Inspired by Chris Paul and Iain Dale.

With the recent furore over inheritance tax, an oft quoted figure has been that 37% of households are liable for inheritance tax. The have based this on the following calculation from Scottish Widows (link goes to the cache of the now dead

You Gov surveyed a sample of the population and found that 37% of people had houses worth more than £210,000. It then made an assumption that these people also had assets of at least £94,290.

The following breakdown was assumed:

£80,636 - Life assurance and pension funds
£28,907 - Non Financial Assets
£30,001 - Securities and shares
£41,838 - Currency and deposits
£7,837 - Other assets

Giving a total of £189,219, the £80,636 figure is discounted since Life Assurance and Pensions are not liable for IHT. This leaves £108,583.

Several financial liabilities are assumed, these are:

£0 - Loans secured on dwellings
£9,652 - Other loans
£4,641 - Other liabilities

Giving a total of £14,293. As if by magic, we get £108,583 - £14,293 = £94,290.

The real question is will this 37% of people really have this much non house based wealth. £41K in currency and £30K in shares. Scottish widows figures are from this ONS report (page 86). But these figures are simply summaries. They have assumed a uniform distribution of wealth, if we take a look at another ONS Nugget we can see that most non housing wealth (71%) is owned by the to 10% of people. Meaning that while the top 10% are likely to have additional wealth which take them over the IHT bracket, most of that 37% with houses over £210,000 are not likely to have wealth that pushes them over the limit.

In conclusion, the maths behind the Scottish Widows report makes a lot of assumptions, it is not the best statistical measure to use.

DISCLAIMER: I haven't broken down the maths as much as I'd like, thats because I'm off down the pub

1 comment:

Chris Paul said...

Excellent, this is very useful. You enjoy that drink. Two further points.

1. The fact that someone's house is worth £210,000 is not the same as them having equity in it of £210,000. The idea that the 37th percentile of equity is £210,000 seems unlikely.
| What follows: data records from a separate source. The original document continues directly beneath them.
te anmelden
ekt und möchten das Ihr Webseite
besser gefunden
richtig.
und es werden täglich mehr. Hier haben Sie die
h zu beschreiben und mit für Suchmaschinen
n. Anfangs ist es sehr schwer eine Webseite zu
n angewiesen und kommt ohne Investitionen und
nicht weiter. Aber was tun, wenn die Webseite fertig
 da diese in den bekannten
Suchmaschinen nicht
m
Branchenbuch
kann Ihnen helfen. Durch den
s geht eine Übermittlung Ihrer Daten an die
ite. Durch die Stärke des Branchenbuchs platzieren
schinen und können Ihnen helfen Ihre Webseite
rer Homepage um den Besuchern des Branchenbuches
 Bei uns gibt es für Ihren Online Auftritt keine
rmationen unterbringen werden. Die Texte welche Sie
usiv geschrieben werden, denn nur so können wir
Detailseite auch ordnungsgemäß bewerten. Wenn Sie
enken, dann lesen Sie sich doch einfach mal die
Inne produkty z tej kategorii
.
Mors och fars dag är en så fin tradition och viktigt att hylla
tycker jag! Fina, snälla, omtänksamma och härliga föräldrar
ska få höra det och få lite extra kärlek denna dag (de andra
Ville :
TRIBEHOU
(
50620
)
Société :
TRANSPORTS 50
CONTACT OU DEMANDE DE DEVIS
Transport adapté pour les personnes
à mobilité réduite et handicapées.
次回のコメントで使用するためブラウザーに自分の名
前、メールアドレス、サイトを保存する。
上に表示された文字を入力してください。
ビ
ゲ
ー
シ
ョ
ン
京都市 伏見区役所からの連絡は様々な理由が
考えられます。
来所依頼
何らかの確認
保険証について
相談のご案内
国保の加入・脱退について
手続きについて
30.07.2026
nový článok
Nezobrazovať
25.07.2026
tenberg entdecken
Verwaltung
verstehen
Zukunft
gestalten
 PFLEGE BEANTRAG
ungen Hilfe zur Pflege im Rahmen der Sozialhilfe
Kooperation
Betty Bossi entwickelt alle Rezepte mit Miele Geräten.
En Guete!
2. Scottish Widows have not included other types of houses. Rented from social or private landlords.

The fact that only about one sixth of the figure quoted by the financial institution with an interest in making people think they should have more equity in the sort of schemes they, now there's a coincidence, happen to be selling does show that both they and the Tory party are fibbing.